=== Begin Enclosure ===

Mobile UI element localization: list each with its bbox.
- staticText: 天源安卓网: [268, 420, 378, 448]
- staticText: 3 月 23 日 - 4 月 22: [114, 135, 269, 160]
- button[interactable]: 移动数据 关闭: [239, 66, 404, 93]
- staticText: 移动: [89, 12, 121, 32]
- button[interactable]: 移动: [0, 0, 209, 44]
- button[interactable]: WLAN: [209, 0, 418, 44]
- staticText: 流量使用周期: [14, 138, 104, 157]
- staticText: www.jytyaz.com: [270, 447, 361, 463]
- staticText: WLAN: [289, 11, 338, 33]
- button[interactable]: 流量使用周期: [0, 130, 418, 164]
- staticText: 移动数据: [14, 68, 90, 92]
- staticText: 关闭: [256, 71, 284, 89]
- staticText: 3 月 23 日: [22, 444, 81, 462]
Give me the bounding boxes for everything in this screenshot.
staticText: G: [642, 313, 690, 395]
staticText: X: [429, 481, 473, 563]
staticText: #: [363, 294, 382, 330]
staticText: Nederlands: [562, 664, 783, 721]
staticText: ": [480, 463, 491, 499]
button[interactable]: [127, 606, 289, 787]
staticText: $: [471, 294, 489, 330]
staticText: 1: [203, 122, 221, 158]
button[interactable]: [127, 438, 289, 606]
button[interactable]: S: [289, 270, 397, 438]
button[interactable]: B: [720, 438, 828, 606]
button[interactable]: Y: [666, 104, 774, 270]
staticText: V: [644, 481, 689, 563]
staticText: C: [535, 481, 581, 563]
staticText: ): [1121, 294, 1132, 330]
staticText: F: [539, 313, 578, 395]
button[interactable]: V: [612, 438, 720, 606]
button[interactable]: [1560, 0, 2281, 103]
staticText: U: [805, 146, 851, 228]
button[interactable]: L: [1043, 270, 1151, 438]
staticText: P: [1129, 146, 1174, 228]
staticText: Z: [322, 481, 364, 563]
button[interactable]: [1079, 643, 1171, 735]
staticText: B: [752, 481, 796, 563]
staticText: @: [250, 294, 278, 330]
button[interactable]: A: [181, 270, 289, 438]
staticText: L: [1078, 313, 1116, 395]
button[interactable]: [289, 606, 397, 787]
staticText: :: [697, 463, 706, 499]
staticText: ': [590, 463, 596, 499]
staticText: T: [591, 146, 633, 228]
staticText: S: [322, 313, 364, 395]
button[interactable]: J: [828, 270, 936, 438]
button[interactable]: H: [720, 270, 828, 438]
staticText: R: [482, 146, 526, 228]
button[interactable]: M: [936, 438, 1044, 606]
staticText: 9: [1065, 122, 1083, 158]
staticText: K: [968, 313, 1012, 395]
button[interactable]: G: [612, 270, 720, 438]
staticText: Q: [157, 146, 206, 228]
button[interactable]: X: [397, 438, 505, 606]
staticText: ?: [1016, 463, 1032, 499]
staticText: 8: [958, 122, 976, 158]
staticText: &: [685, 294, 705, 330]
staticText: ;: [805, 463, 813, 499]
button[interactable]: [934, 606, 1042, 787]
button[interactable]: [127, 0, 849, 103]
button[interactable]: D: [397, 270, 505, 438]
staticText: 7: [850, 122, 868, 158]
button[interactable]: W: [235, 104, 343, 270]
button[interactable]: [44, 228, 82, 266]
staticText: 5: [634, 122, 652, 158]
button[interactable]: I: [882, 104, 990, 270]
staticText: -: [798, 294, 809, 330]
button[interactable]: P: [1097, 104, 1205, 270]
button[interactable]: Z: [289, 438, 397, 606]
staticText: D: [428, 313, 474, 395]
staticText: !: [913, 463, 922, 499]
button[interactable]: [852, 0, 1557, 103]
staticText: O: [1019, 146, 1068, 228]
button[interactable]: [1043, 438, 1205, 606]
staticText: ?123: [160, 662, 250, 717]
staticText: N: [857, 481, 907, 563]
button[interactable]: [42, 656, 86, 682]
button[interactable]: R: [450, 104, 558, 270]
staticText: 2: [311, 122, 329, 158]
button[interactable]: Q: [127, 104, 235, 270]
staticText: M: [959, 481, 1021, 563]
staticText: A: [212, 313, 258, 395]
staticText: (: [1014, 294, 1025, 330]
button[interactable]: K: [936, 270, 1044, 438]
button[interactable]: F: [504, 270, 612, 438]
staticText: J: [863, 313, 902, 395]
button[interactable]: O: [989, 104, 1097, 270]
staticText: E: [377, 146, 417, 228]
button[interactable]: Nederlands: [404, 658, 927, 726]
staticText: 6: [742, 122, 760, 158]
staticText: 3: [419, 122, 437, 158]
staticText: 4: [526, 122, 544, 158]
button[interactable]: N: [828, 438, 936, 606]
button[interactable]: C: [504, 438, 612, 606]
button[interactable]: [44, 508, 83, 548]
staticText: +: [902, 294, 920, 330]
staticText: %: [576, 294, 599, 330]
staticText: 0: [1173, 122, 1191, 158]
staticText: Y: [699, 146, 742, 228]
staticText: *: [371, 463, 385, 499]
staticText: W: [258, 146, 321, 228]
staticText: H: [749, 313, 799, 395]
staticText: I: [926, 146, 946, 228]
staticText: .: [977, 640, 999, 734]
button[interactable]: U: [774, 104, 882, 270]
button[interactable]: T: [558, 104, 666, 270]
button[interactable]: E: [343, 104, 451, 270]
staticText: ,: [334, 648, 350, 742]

=== End Enclosure ===

> [Problem details]: Nothing should be dropped. Retype each line above as it is.

> [Solution to this exercise]:
Mobile UI element localization: list each with its bbox.
- staticText: 天源安卓网: [268, 420, 378, 448]
- staticText: 3 月 23 日 - 4 月 22: [114, 135, 269, 160]
- button[interactable]: 移动数据 关闭: [239, 66, 404, 93]
- staticText: 移动: [89, 12, 121, 32]
- button[interactable]: 移动: [0, 0, 209, 44]
- button[interactable]: WLAN: [209, 0, 418, 44]
- staticText: 流量使用周期: [14, 138, 104, 157]
- staticText: www.jytyaz.com: [270, 447, 361, 463]
- staticText: WLAN: [289, 11, 338, 33]
- button[interactable]: 流量使用周期: [0, 130, 418, 164]
- staticText: 移动数据: [14, 68, 90, 92]
- staticText: 关闭: [256, 71, 284, 89]
- staticText: 3 月 23 日: [22, 444, 81, 462]
Give me the bounding boxes for everything in this screenshot.
staticText: G: [642, 313, 690, 395]
staticText: X: [429, 481, 473, 563]
staticText: #: [363, 294, 382, 330]
staticText: Nederlands: [562, 664, 783, 721]
staticText: ": [480, 463, 491, 499]
button[interactable]: [127, 606, 289, 787]
staticText: $: [471, 294, 489, 330]
staticText: 1: [203, 122, 221, 158]
button[interactable]: [127, 438, 289, 606]
button[interactable]: S: [289, 270, 397, 438]
button[interactable]: B: [720, 438, 828, 606]
button[interactable]: Y: [666, 104, 774, 270]
staticText: V: [644, 481, 689, 563]
staticText: C: [535, 481, 581, 563]
staticText: ): [1121, 294, 1132, 330]
staticText: F: [539, 313, 578, 395]
button[interactable]: V: [612, 438, 720, 606]
button[interactable]: [1560, 0, 2281, 103]
staticText: U: [805, 146, 851, 228]
button[interactable]: L: [1043, 270, 1151, 438]
staticText: P: [1129, 146, 1174, 228]
staticText: Z: [322, 481, 364, 563]
button[interactable]: [1079, 643, 1171, 735]
staticText: B: [752, 481, 796, 563]
staticText: @: [250, 294, 278, 330]
button[interactable]: A: [181, 270, 289, 438]
staticText: L: [1078, 313, 1116, 395]
button[interactable]: [289, 606, 397, 787]
staticText: :: [697, 463, 706, 499]
staticText: ': [590, 463, 596, 499]
staticText: T: [591, 146, 633, 228]
staticText: S: [322, 313, 364, 395]
button[interactable]: J: [828, 270, 936, 438]
button[interactable]: H: [720, 270, 828, 438]
staticText: R: [482, 146, 526, 228]
button[interactable]: M: [936, 438, 1044, 606]
staticText: 9: [1065, 122, 1083, 158]
staticText: K: [968, 313, 1012, 395]
button[interactable]: G: [612, 270, 720, 438]
staticText: Q: [157, 146, 206, 228]
button[interactable]: X: [397, 438, 505, 606]
staticText: ?: [1016, 463, 1032, 499]
staticText: 8: [958, 122, 976, 158]
staticText: &: [685, 294, 705, 330]
staticText: ;: [805, 463, 813, 499]
button[interactable]: [934, 606, 1042, 787]
button[interactable]: [127, 0, 849, 103]
button[interactable]: D: [397, 270, 505, 438]
staticText: 7: [850, 122, 868, 158]
button[interactable]: W: [235, 104, 343, 270]
button[interactable]: [44, 228, 82, 266]
staticText: 5: [634, 122, 652, 158]
button[interactable]: I: [882, 104, 990, 270]
staticText: -: [798, 294, 809, 330]
button[interactable]: P: [1097, 104, 1205, 270]
button[interactable]: Z: [289, 438, 397, 606]
staticText: D: [428, 313, 474, 395]
staticText: !: [913, 463, 922, 499]
button[interactable]: [852, 0, 1557, 103]
staticText: O: [1019, 146, 1068, 228]
button[interactable]: [1043, 438, 1205, 606]
staticText: ?123: [160, 662, 250, 717]
staticText: N: [857, 481, 907, 563]
button[interactable]: [42, 656, 86, 682]
button[interactable]: R: [450, 104, 558, 270]
staticText: 2: [311, 122, 329, 158]
button[interactable]: Q: [127, 104, 235, 270]
staticText: M: [959, 481, 1021, 563]
staticText: A: [212, 313, 258, 395]
staticText: (: [1014, 294, 1025, 330]
button[interactable]: K: [936, 270, 1044, 438]
button[interactable]: F: [504, 270, 612, 438]
staticText: J: [863, 313, 902, 395]
button[interactable]: O: [989, 104, 1097, 270]
staticText: E: [377, 146, 417, 228]
button[interactable]: Nederlands: [404, 658, 927, 726]
staticText: 6: [742, 122, 760, 158]
staticText: 3: [419, 122, 437, 158]
staticText: 4: [526, 122, 544, 158]
button[interactable]: N: [828, 438, 936, 606]
button[interactable]: C: [504, 438, 612, 606]
button[interactable]: [44, 508, 83, 548]
staticText: +: [902, 294, 920, 330]
staticText: %: [576, 294, 599, 330]
staticText: 0: [1173, 122, 1191, 158]
staticText: Y: [699, 146, 742, 228]
staticText: *: [371, 463, 385, 499]
staticText: W: [258, 146, 321, 228]
staticText: H: [749, 313, 799, 395]
staticText: I: [926, 146, 946, 228]
staticText: .: [977, 640, 999, 734]
button[interactable]: U: [774, 104, 882, 270]
button[interactable]: T: [558, 104, 666, 270]
button[interactable]: E: [343, 104, 451, 270]
staticText: ,: [334, 648, 350, 742]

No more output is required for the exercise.